Recommendations for Dog Behavior BIDS Dataset Structure

Hello everyone, I am a master’s student seeking support in the creation of a dataset structure for storing dog behavioral data in BIDS format.

At the moment in my university lab we have built the software for acquiring the following kinds of data for each dog subject:

  1. ecg data: tsv.gz format.
  2. gyroscope data: tsv format.
  3. video data: 4 video files per session in mp4 format. Each video is obtained by a camera located in a different corner of the experiment room.
  4. audio data: 2 audio files per session in wav format. Each audio is obtained by a different microphone. One is attached to the dog and the other to the owner.
  5. annotation from veterinaries and owner: tsv format. This file has 3 columns: timestamp, valence, arousal.

We are planning add eeg measurements of the dogs in the near future, so it would be great to already put all our data into a BIDS ready dataset.

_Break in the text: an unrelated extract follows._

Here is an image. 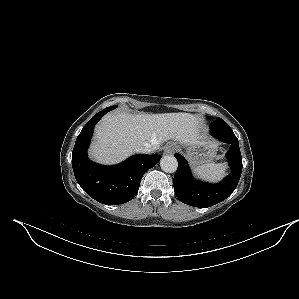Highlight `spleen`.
I'll return each mask as SVG.
<instances>
[{"mask_svg": "<svg viewBox=\"0 0 299 299\" xmlns=\"http://www.w3.org/2000/svg\"><path fill=\"white\" fill-rule=\"evenodd\" d=\"M226 165L223 163H206L197 166L194 172L201 178L208 180H219L225 175Z\"/></svg>", "mask_w": 299, "mask_h": 299, "instance_id": "spleen-1", "label": "spleen"}]
</instances>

The problem is that even after having read through all the relevant documentation I still don’t know where to put audio, video and ecg data.

As far as I have understood from the documentation, and by using the BIDS validator at this link, audio and video data unfortunately cannot be put in beh/.
Putting audio and video data in sourcedata/ does not seem right to me since we will be actively using them as part of some of our analysis using neural networks.

At the same time, putting the veterinary and owner labels (events) and ecg data (physio) in beh/ without the video data does not look right to me. The reason is that the events have been labeled using the video data, not the ecg data, and I fear it could cause confusion.
Also putting ecg data and events in motion/ with the gyroscope data does not look right to me for the same reason.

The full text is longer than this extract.